What the response needs is every record, repeated verbatim, and no images.

Stored data entries
##############################
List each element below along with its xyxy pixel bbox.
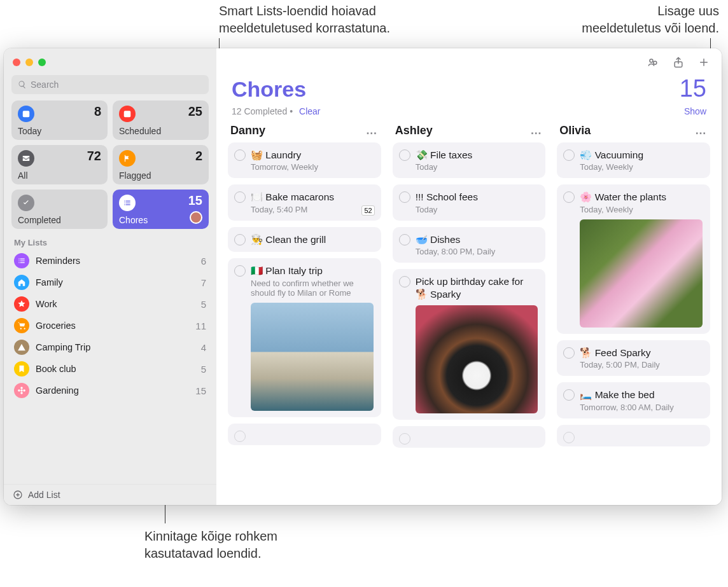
window-controls xyxy=(4,55,216,71)
add-list-button[interactable]: Add List xyxy=(4,484,216,505)
reminder-card[interactable]: 🧺 LaundryTomorrow, Weekly xyxy=(228,142,381,178)
sidebar-list-item[interactable]: Reminders 6 xyxy=(4,250,216,272)
reminder-title: Pick up birthday cake for 🐕 Sparky xyxy=(416,275,538,300)
list-count: 7 xyxy=(201,277,206,288)
close-window-button[interactable] xyxy=(13,59,20,66)
reminder-title: 🛏️ Make the bed xyxy=(580,389,703,401)
complete-checkbox[interactable] xyxy=(234,191,246,203)
callout-add-new: Lisage uusmeeldetuletus või loend. xyxy=(503,3,719,37)
zoom-window-button[interactable] xyxy=(38,59,46,66)
column: Ashley …💸 File taxesToday!!! School fees… xyxy=(393,123,546,499)
list-name: Work xyxy=(36,299,57,309)
search-placeholder: Search xyxy=(31,79,59,90)
sidebar-list-item[interactable]: Camping Trip 4 xyxy=(4,336,216,358)
collaborate-icon[interactable] xyxy=(647,56,659,69)
column-options-button[interactable]: … xyxy=(366,124,379,137)
reminder-title: 🇮🇹 Plan Italy trip xyxy=(251,265,374,277)
new-reminder-placeholder[interactable] xyxy=(557,425,710,446)
plus-circle-icon xyxy=(13,490,23,500)
complete-checkbox[interactable] xyxy=(399,276,410,287)
column: Olivia …💨 VacuumingToday, Weekly🌸 Water … xyxy=(557,123,710,499)
complete-checkbox[interactable] xyxy=(399,234,410,245)
complete-checkbox[interactable] xyxy=(234,234,246,245)
sidebar-list-item[interactable]: Family 7 xyxy=(4,272,216,293)
reminder-card[interactable]: 🇮🇹 Plan Italy tripNeed to confirm whethe… xyxy=(228,258,381,417)
complete-checkbox[interactable] xyxy=(399,149,410,161)
smart-card-scheduled[interactable]: 25 Scheduled xyxy=(113,100,209,140)
search-input[interactable]: Search xyxy=(11,75,209,94)
reminder-image xyxy=(580,219,703,328)
callout-pin: Kinnitage kõige rohkemkasutatavad loendi… xyxy=(144,528,323,562)
complete-checkbox[interactable] xyxy=(234,431,246,442)
reminder-card[interactable]: 🍽️ Bake macaronsToday, 5:40 PM52 xyxy=(228,184,381,220)
reminder-card[interactable]: !!! School feesToday xyxy=(393,184,546,220)
smart-count: 72 xyxy=(87,149,101,163)
complete-checkbox[interactable] xyxy=(399,191,410,203)
svg-point-6 xyxy=(23,389,25,392)
reminder-meta: Tomorrow, 8:00 AM, Daily xyxy=(580,403,703,412)
complete-checkbox[interactable] xyxy=(563,432,575,443)
sidebar: Search 8 Today 25 Scheduled 72 All 2 Fla xyxy=(4,48,216,505)
complete-checkbox[interactable] xyxy=(563,191,575,203)
complete-checkbox[interactable] xyxy=(563,347,575,359)
reminder-card[interactable]: 💸 File taxesToday xyxy=(393,142,546,178)
column-title: Ashley xyxy=(395,124,433,137)
column-header: Olivia … xyxy=(557,123,710,142)
new-reminder-placeholder[interactable] xyxy=(393,426,546,448)
reminder-card[interactable]: 👨‍🍳 Clean the grill xyxy=(228,227,381,252)
sidebar-list-item[interactable]: Book club 5 xyxy=(4,358,216,380)
bookmark-icon xyxy=(14,361,29,376)
list-name: Reminders xyxy=(36,256,80,266)
list-name: Groceries xyxy=(36,321,76,331)
reminder-card[interactable]: 🛏️ Make the bedTomorrow, 8:00 AM, Daily xyxy=(557,382,710,418)
column-options-button[interactable]: … xyxy=(695,124,708,137)
svg-rect-0 xyxy=(23,111,30,117)
reminder-card[interactable]: 💨 VacuumingToday, Weekly xyxy=(557,142,710,178)
complete-checkbox[interactable] xyxy=(234,265,246,277)
clear-button[interactable]: Clear xyxy=(299,106,320,116)
complete-checkbox[interactable] xyxy=(399,433,410,445)
list-name: Camping Trip xyxy=(36,342,90,352)
sidebar-list-item[interactable]: Work 5 xyxy=(4,293,216,315)
reminder-meta: Today xyxy=(416,205,538,214)
main-content: Chores 15 12 Completed • Clear Show Dann… xyxy=(216,48,722,505)
svg-point-5 xyxy=(18,389,20,392)
reminder-title: 🥣 Dishes xyxy=(416,233,538,245)
reminder-card[interactable]: 🐕 Feed SparkyToday, 5:00 PM, Daily xyxy=(557,340,710,376)
smart-label: Completed xyxy=(18,215,101,225)
check-icon xyxy=(18,195,34,211)
column-options-button[interactable]: … xyxy=(530,124,543,137)
tray-icon xyxy=(18,150,34,167)
new-reminder-placeholder[interactable] xyxy=(228,424,381,445)
reminder-card[interactable]: 🌸 Water the plantsToday, Weekly xyxy=(557,184,710,333)
reminder-card[interactable]: 🥣 DishesToday, 8:00 PM, Daily xyxy=(393,227,546,263)
share-icon[interactable] xyxy=(672,56,685,69)
sidebar-list-item[interactable]: Gardening 15 xyxy=(4,380,216,401)
toolbar xyxy=(216,48,722,71)
sidebar-list-item[interactable]: Groceries 11 xyxy=(4,315,216,336)
smart-card-today[interactable]: 8 Today xyxy=(11,100,108,140)
minimize-window-button[interactable] xyxy=(25,59,33,66)
svg-point-8 xyxy=(650,59,653,62)
search-icon xyxy=(18,80,27,89)
reminder-title: 🧺 Laundry xyxy=(251,149,374,161)
smart-card-all[interactable]: 72 All xyxy=(11,145,108,184)
smart-card-completed[interactable]: Completed xyxy=(11,190,108,229)
reminder-title: 💨 Vacuuming xyxy=(580,149,703,161)
list-header: Chores 15 xyxy=(216,71,722,105)
smart-card-chores[interactable]: 15 Chores xyxy=(113,190,209,229)
reminder-card[interactable]: Pick up birthday cake for 🐕 Sparky xyxy=(393,269,546,420)
complete-checkbox[interactable] xyxy=(563,149,575,161)
show-button[interactable]: Show xyxy=(684,106,706,116)
columns-container: Danny …🧺 LaundryTomorrow, Weekly🍽️ Bake … xyxy=(216,123,722,505)
reminder-title: 🐕 Feed Sparky xyxy=(580,347,703,359)
smart-card-flagged[interactable]: 2 Flagged xyxy=(113,145,209,184)
reminder-note: Need to confirm whether we should fly to… xyxy=(251,279,374,298)
cart-icon xyxy=(14,318,29,333)
date-badge: 52 xyxy=(361,205,374,216)
smart-count: 15 xyxy=(188,193,202,208)
complete-checkbox[interactable] xyxy=(234,149,246,161)
list-name: Gardening xyxy=(36,385,79,396)
complete-checkbox[interactable] xyxy=(563,389,575,401)
add-button[interactable] xyxy=(697,56,710,69)
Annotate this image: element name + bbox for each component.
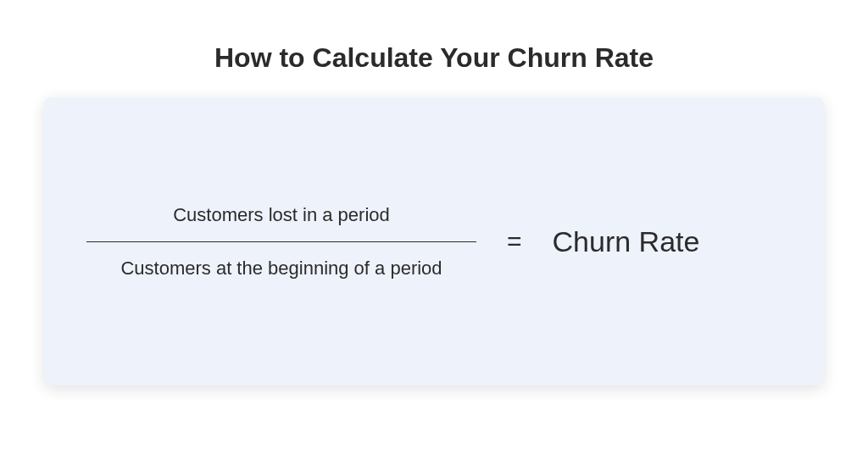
result-label: Churn Rate xyxy=(553,225,700,258)
denominator-text: Customers at the beginning of a period xyxy=(120,242,442,280)
formula: Customers lost in a period Customers at … xyxy=(86,204,782,280)
fraction: Customers lost in a period Customers at … xyxy=(86,204,476,280)
numerator-text: Customers lost in a period xyxy=(173,204,390,241)
equals-sign: = xyxy=(507,227,522,256)
formula-container: Customers lost in a period Customers at … xyxy=(44,97,824,385)
page-title: How to Calculate Your Churn Rate xyxy=(214,42,654,74)
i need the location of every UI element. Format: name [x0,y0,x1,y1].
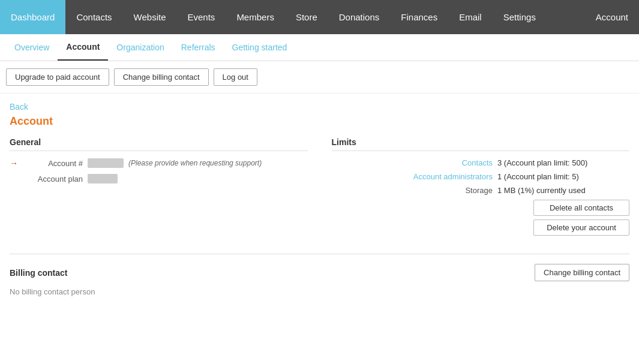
##############################
**TASK ANSWER**
List each element below along with its xyxy pixel bbox.
window-controls xyxy=(4,55,216,71)
add-list-button[interactable]: Add List xyxy=(4,484,216,505)
reminder-card[interactable]: 🧺 LaundryTomorrow, Weekly xyxy=(228,142,381,178)
sidebar-list-item[interactable]: Reminders 6 xyxy=(4,250,216,272)
reminder-title: Pick up birthday cake for 🐕 Sparky xyxy=(416,275,538,300)
list-count: 7 xyxy=(201,277,206,288)
close-window-button[interactable] xyxy=(13,59,20,66)
reminder-title: 🛏️ Make the bed xyxy=(580,389,703,401)
complete-checkbox[interactable] xyxy=(234,191,246,203)
callout-add-new: Lisage uusmeeldetuletus või loend. xyxy=(503,3,719,37)
zoom-window-button[interactable] xyxy=(38,59,46,66)
column: Ashley …💸 File taxesToday!!! School fees… xyxy=(393,123,546,499)
list-name: Work xyxy=(36,299,57,309)
search-placeholder: Search xyxy=(31,79,59,90)
sidebar-list-item[interactable]: Camping Trip 4 xyxy=(4,336,216,358)
collaborate-icon[interactable] xyxy=(647,56,659,69)
column-options-button[interactable]: … xyxy=(366,124,379,137)
reminder-title: 🇮🇹 Plan Italy trip xyxy=(251,265,374,277)
new-reminder-placeholder[interactable] xyxy=(557,425,710,446)
plus-circle-icon xyxy=(13,490,23,500)
complete-checkbox[interactable] xyxy=(399,276,410,287)
column: Olivia …💨 VacuumingToday, Weekly🌸 Water … xyxy=(557,123,710,499)
complete-checkbox[interactable] xyxy=(399,234,410,245)
complete-checkbox[interactable] xyxy=(234,234,246,245)
sidebar-list-item[interactable]: Family 7 xyxy=(4,272,216,293)
reminder-card[interactable]: 🇮🇹 Plan Italy tripNeed to confirm whethe… xyxy=(228,258,381,417)
complete-checkbox[interactable] xyxy=(399,149,410,161)
smart-card-scheduled[interactable]: 25 Scheduled xyxy=(113,100,209,140)
search-input[interactable]: Search xyxy=(11,75,209,94)
reminder-image xyxy=(580,219,703,328)
callout-pin: Kinnitage kõige rohkemkasutatavad loendi… xyxy=(144,528,323,562)
complete-checkbox[interactable] xyxy=(234,431,246,442)
reminder-card[interactable]: 🍽️ Bake macaronsToday, 5:40 PM52 xyxy=(228,184,381,220)
reminder-card[interactable]: !!! School feesToday xyxy=(393,184,546,220)
smart-count: 72 xyxy=(87,149,101,163)
complete-checkbox[interactable] xyxy=(399,191,410,203)
svg-point-6 xyxy=(23,389,25,392)
reminder-meta: Tomorrow, 8:00 AM, Daily xyxy=(580,403,703,412)
complete-checkbox[interactable] xyxy=(563,432,575,443)
sidebar: Search 8 Today 25 Scheduled 72 All 2 Fla xyxy=(4,48,216,505)
complete-checkbox[interactable] xyxy=(563,191,575,203)
complete-checkbox[interactable] xyxy=(563,347,575,359)
reminder-card[interactable]: 💸 File taxesToday xyxy=(393,142,546,178)
column-title: Ashley xyxy=(395,124,433,137)
column-header: Olivia … xyxy=(557,123,710,142)
new-reminder-placeholder[interactable] xyxy=(393,426,546,448)
reminder-card[interactable]: 👨‍🍳 Clean the grill xyxy=(228,227,381,252)
sidebar-list-item[interactable]: Book club 5 xyxy=(4,358,216,380)
bookmark-icon xyxy=(14,361,29,376)
list-name: Reminders xyxy=(36,256,80,266)
list-name: Groceries xyxy=(36,321,76,331)
reminder-card[interactable]: 🛏️ Make the bedTomorrow, 8:00 AM, Daily xyxy=(557,382,710,418)
column-options-button[interactable]: … xyxy=(695,124,708,137)
svg-rect-0 xyxy=(23,111,30,117)
reminder-card[interactable]: 💨 VacuumingToday, Weekly xyxy=(557,142,710,178)
complete-checkbox[interactable] xyxy=(234,265,246,277)
clear-button[interactable]: Clear xyxy=(299,106,320,116)
complete-checkbox[interactable] xyxy=(399,433,410,445)
list-name: Camping Trip xyxy=(36,342,90,352)
sidebar-list-item[interactable]: Work 5 xyxy=(4,293,216,315)
reminder-meta: Today xyxy=(416,205,538,214)
main-content: Chores 15 12 Completed • Clear Show Dann… xyxy=(216,48,722,505)
svg-point-5 xyxy=(18,389,20,392)
reminder-title: 🥣 Dishes xyxy=(416,233,538,245)
reminder-card[interactable]: 🐕 Feed SparkyToday, 5:00 PM, Daily xyxy=(557,340,710,376)
smart-label: Completed xyxy=(18,215,101,225)
check-icon xyxy=(18,195,34,211)
column-options-button[interactable]: … xyxy=(530,124,543,137)
tray-icon xyxy=(18,150,34,167)
new-reminder-placeholder[interactable] xyxy=(228,424,381,445)
reminder-card[interactable]: 🌸 Water the plantsToday, Weekly xyxy=(557,184,710,333)
reminder-card[interactable]: 🥣 DishesToday, 8:00 PM, Daily xyxy=(393,227,546,263)
share-icon[interactable] xyxy=(672,56,685,69)
sidebar-list-item[interactable]: Gardening 15 xyxy=(4,380,216,401)
toolbar xyxy=(216,48,722,71)
sidebar-list-item[interactable]: Groceries 11 xyxy=(4,315,216,336)
smart-card-today[interactable]: 8 Today xyxy=(11,100,108,140)
minimize-window-button[interactable] xyxy=(25,59,33,66)
svg-point-8 xyxy=(650,59,653,62)
search-icon xyxy=(18,80,27,89)
reminder-title: 🧺 Laundry xyxy=(251,149,374,161)
smart-card-all[interactable]: 72 All xyxy=(11,145,108,184)
smart-card-completed[interactable]: Completed xyxy=(11,190,108,229)
reminder-title: 💨 Vacuuming xyxy=(580,149,703,161)
list-header: Chores 15 xyxy=(216,71,722,105)
smart-card-chores[interactable]: 15 Chores xyxy=(113,190,209,229)
reminder-card[interactable]: Pick up birthday cake for 🐕 Sparky xyxy=(393,269,546,420)
complete-checkbox[interactable] xyxy=(563,149,575,161)
show-button[interactable]: Show xyxy=(684,106,706,116)
columns-container: Danny …🧺 LaundryTomorrow, Weekly🍽️ Bake … xyxy=(216,123,722,505)
reminder-title: 🐕 Feed Sparky xyxy=(580,347,703,359)
smart-card-flagged[interactable]: 2 Flagged xyxy=(113,145,209,184)
reminder-note: Need to confirm whether we should fly to… xyxy=(251,279,374,298)
cart-icon xyxy=(14,318,29,333)
date-badge: 52 xyxy=(361,205,374,216)
smart-count: 15 xyxy=(188,193,202,208)
complete-checkbox[interactable] xyxy=(234,149,246,161)
list-name: Gardening xyxy=(36,385,79,396)
complete-checkbox[interactable] xyxy=(563,389,575,401)
add-button[interactable] xyxy=(697,56,710,69)
Annotate this image: element name + bbox for each component.
result-label: Churn Rate xyxy=(553,225,700,258)
denominator-text: Customers at the beginning of a period xyxy=(120,242,442,280)
formula: Customers lost in a period Customers at … xyxy=(86,204,782,280)
fraction: Customers lost in a period Customers at … xyxy=(86,204,476,280)
numerator-text: Customers lost in a period xyxy=(173,204,390,241)
equals-sign: = xyxy=(507,227,522,256)
formula-container: Customers lost in a period Customers at … xyxy=(44,97,824,385)
page-title: How to Calculate Your Churn Rate xyxy=(214,42,654,74)
i need the location of every UI element. Format: name [x0,y0,x1,y1].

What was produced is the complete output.